The role that Christ plays in Blake is similar to the role that Los plays, but also different. I don't want to jump the gun on a conclusion, here. Suffice it to say they are both redeemers, and Christ came here to redeem the outward creation, so that Heaven could be opened up for the souls of the dead. Blake doesn't care about the next world too much, he is more concerned with this world, and even if there are heavens and angels, Blake will argue that each of these concepts have psychic analogs which pattern themselves onto the consciousness of everyday men. He is extremely pragmatic. His is a religion of strategies. The goal of this text then, is to One (or unite) the soul with its God, the creative source of all gods, the imagination.

What we get next is a sleeping Urizen, who refuses "definite form", and he is called an "abstract horror". Urizen is an essence, in the philosophical notion of the term. A reductive abstraction that refuses to articulate. In Blake things move from the indefinite, or a reductive essence, toward articulation, and articulation is considered the highest as opposed to the lowest form of a thing. This is a reversal of the Platonic notion of essences and ideals, which are disarticulated proto-forms which are considered more real than the world around us. Blake wants to get out of our own heads, and return us to the now, the present, the stuff before your eyes. He echoes the language in Urizen, "another age pass'd over, and a state of dismal woe."

Then we find Urizen's body articulating into corporeal form, with the inlets of soul, the five senses petrifying or solidifying. The tongue hungers and thirsts, the nostrils hang upon the wind.

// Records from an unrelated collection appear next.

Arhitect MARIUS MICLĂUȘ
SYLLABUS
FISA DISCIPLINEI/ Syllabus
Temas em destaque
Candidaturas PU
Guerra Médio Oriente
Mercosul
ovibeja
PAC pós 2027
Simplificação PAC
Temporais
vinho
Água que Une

He throws his right arm north, his left arm south, like Christ giving us the choice between heaven and hell. The right hand path of restraint and bodily deprivation leads to heaven, the left hand path of indulgence and sensual bounty leading to hell.

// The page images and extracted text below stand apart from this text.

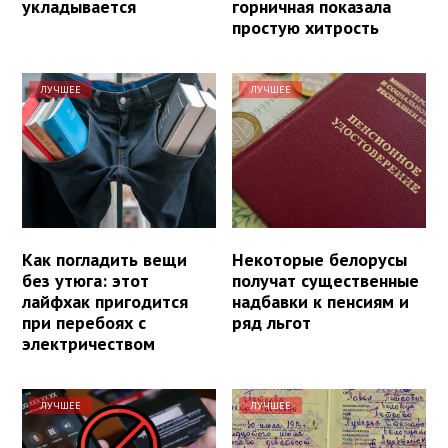
укладывается
горничная показала
простую хитрость
ЛУЧШЕЕ
ЛУЧШЕЕ
Как погладить вещи
Некоторые белорусы
без утюга: этот
получат существенные
лайфхак пригодится
надбавки к пенсиям и
при перебоях с
ряд льгот
электричеством
ЛУЧШЕЕ
ЛУЧШЕЕ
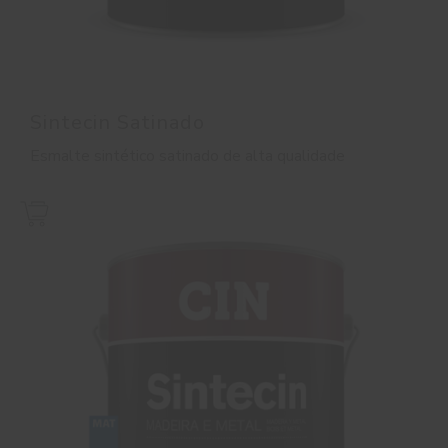
Sintecin Satinado
Esmalte sintético satinado de alta qualidade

Terrified Los stood in the Abyss & his immortal limbs
M3.29; E97| Grew deadly pale; he became what he beheld: for a red
M3.30; E97| Round Globe sunk down from his Bosom into the Deep in pangs
M3.31; E97| He hoverd over it trembling & weeping. suspended it shook
M3.32; E97| The nether Abyss in tremblings. he wept over it, he cherish'd it
M3.33; E97| In deadly sickening pain: till separated into a Female pale
M3.34; E97| As the cloud that brings the snow: all the while from his Back
M3.35; E97| A blue fluid exuded in Sinews hardening in the Abyss
M3.36; E97| Till it separated into a Male Form howling in Jealousy


The curse of Los, you become what you behold, is a recurring motif in Blake and speaks to a certain relationship of the judge to the judged. It is a wise insight that we judge people out of our own fears and desires, in fact, out of our self-hate, for the truly contented see no need to judge others.

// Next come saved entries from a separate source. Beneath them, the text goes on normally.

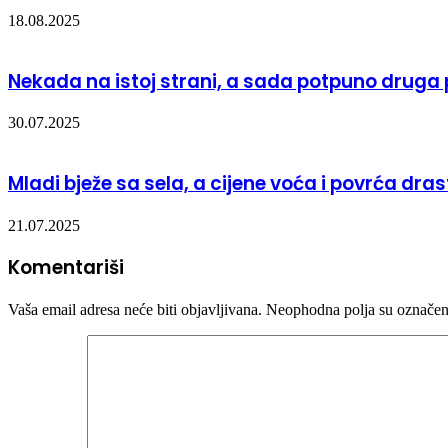
18.08.2025
Nekada na istoj strani, a sada potpuno druga
30.07.2025
Mladi bježe sa sela, a cijene voća i povrća dra
21.07.2025
Komentariši
Vaša email adresa neće biti objavljivana.
Neophodna polja su označe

So Los is going to split in half the moment he sees this red round globe and in fact is already divided from Urizen who lay sleeping in his mental cave. Enitharmon is depicted as the fates are depicted, tending a loom. And these are the three geniuses that we have access to thus far. They are all mere functionaries of the sleeping God Albion who is Urizenic in character. The end game is to wake him up.